**WHAT YOU NEED TO DO**
Check every line of the data below for the string "från", and copy the ones that hold it.

:::

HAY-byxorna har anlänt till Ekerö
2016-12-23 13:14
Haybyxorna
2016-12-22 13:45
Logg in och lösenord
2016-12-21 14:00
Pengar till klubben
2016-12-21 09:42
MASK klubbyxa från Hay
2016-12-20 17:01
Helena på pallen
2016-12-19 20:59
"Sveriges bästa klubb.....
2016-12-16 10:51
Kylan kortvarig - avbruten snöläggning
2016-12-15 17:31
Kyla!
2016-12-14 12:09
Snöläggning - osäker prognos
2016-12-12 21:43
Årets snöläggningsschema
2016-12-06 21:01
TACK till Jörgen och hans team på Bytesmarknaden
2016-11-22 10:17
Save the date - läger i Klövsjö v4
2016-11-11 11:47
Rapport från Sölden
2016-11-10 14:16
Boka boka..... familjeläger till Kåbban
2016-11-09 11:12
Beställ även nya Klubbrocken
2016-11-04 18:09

:::

**ANSWER AREA**
MASK klubbyxa från Hay
Rapport från Sölden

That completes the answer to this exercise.